Our answers to these questions will partly depend upon what we know or can discover of the authors of the MSS. or books. Who was the author? If a work bears some man’s name, did he really write it? The evidence bearing upon this question is usually divided into internal, external and mixed; but perhaps no evidence is purely internal, if we define it as that which is derived entirely from the work itself. Under the name of internal evidence it is usual to put the language, the style, consistency of ideas; but if we had no grounds of judgment but the book itself, we could not possibly say whether the style was the author’s: this requires us to know his other works. Nor could we say whether the language was that of his age, unless we knew other literature of the same age; nor even that different passages seem to be written in the manner of different ages, but for our knowledge of change in other literatures. There must in every case be some external reference. Thus we judge that a work is not by the alleged author, nor contemporary with him, if words are used that only became current at a later date, or are used in a sense that they only later acquired, or if later writers are imitated, or if events are mentioned that happened later (’anachronism’). Books are sometimes forged outright, that is, are written by one man and deliberately fathered upon another; but sometimes books come to be ascribed to a well-known name, which were written by some one else without fraudulent intent, dramatically or as a rhetorical exercise.

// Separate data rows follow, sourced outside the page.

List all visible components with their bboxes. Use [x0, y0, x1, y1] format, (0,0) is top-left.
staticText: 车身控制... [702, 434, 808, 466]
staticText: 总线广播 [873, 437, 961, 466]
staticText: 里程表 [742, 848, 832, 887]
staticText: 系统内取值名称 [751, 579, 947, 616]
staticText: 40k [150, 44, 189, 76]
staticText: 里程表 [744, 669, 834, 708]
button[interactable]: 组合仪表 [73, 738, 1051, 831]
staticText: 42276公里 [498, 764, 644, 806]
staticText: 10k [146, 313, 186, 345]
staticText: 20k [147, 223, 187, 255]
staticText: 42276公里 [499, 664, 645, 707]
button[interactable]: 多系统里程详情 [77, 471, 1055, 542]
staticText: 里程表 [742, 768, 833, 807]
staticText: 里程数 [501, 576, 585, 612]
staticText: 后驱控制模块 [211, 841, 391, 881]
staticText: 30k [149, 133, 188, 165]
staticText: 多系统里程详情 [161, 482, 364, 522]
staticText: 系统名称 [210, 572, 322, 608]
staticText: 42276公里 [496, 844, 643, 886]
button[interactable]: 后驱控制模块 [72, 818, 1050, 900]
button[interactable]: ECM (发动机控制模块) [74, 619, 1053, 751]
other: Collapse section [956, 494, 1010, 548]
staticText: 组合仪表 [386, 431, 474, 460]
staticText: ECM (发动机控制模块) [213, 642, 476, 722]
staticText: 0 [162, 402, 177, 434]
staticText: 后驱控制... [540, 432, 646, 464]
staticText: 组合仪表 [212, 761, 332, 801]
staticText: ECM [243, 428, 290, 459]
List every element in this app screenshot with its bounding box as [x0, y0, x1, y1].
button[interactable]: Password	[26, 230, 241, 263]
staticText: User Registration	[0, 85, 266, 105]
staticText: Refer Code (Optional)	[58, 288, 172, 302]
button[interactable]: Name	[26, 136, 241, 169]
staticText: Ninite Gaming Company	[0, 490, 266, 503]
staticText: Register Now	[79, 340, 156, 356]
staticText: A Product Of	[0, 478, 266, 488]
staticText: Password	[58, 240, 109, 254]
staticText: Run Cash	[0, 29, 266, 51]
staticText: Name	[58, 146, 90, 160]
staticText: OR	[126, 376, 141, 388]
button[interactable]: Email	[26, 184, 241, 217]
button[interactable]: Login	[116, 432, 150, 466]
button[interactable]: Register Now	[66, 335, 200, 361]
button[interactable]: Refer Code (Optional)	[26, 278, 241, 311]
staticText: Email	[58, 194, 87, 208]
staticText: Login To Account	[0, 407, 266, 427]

As to external evidence, if from other sources we have some knowledge of the facts described in a given book, and if it presents no serious discrepancies with those facts, this is some confirmation of a claim to contemporaneity. But the chief source of external evidence is other literature, where we may find the book in question referred to or quoted. Such other literature may be by another author, as when Aristotle refers to a dialogue of Plato’s, or Shakespeare quotes Marlowe; or may be other work of the author himself, as when Aristotle in the Ethics refers to his own Physics, or Chaucer in The Canterbury Tales mentions as his own The Legend of Good Women, and in The Legend gives a list of other works of his. This kind of argument assumes that the authorship of the work we start from is undisputed; which is practically the case with the Ethics and The Canterbury Tales.
But, now, granting that a work is by a good author, or contemporary with the events recorded, or healthily related to others that were contemporary, it remains to consider whether it has been well preserved and is likely to retain its original sense. It is, therefore, desirable to know the history of a book or MS., and through whose hands it has passed. Have there been opportunities of tampering with it; and have there been motives to do so? In reprinting books, but still more in copying MSS., there are opportunities of omitting or interpolating passages, or of otherwise altering the sense. In fact, slight changes are almost sure to be made even without meaning to make them, especially in copying MSS., through the carelessness or ignorance of transcribers. Hence the oldest MS. is reckoned the best.